Dünyada yılda 300 milyondan fazla iş kazası meydana gelmektedir. İşyerinde veya işin yürütümü nedeniyle meydana gelen, ölüme sebebiyet veren veya vücut bütünlüğünü ruhen ya da bedenen engelli hâle getiren olaya iş kazası denir. Ülkemizde de her iş kolunda çok farklı biçimlerde iş kazaları oluşabilmektedir.

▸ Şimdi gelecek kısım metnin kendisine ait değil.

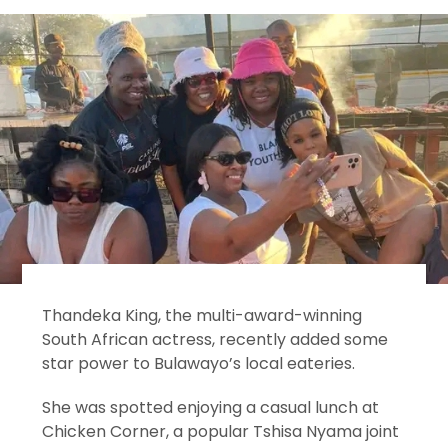
Thandeka King, the multi-award-winning
South African actress, recently added some
star power to Bulawayo’s local eateries.
She was spotted enjoying a casual lunch at
Chicken Corner, a popular Tshisa Nyama joint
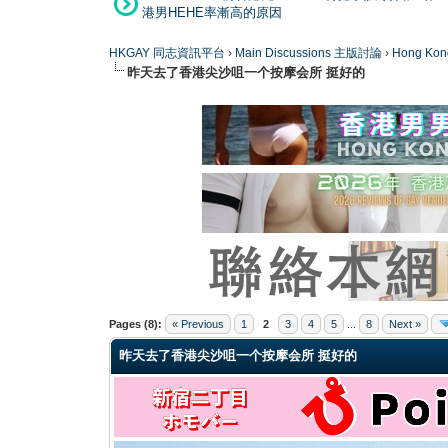
港男HEHE率漸高的原因
HKGAY 同志資訊平台
›
Main Discussions 主版討論
›
Hong K
昨天去了香港尖沙咀一个按摩会所 挺好的
0 Vote(s) - 0 Average
1
2
3
4
5
Pages (8):
« Previous
1
2
3
4
5
...
8
Next »
昨天去了香港尖沙咀一个按摩会所 挺好的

İş sağlığı ve güvenliği ekibinin ve işyeri hekiminin temel amacı işyerinde sağlıklı bir çalıştırma ortamı oluşturmaktır. Bu sayede iş kazası, meslek hastalığı ve işle ilgili hastalıkların oluşmadan önlenmesi sağlanabilir. Her yıl milyonlarca insanın hayatı kurtulabilir. Bu durum her işveren için vicdani ve hukuki sorumluluktur. Uymamanın bedeli çok ağırdır. Konunun farklı yönlerine ayrı bir yazıda devam edelim. Sağlıkla kalın. Saygılarımla.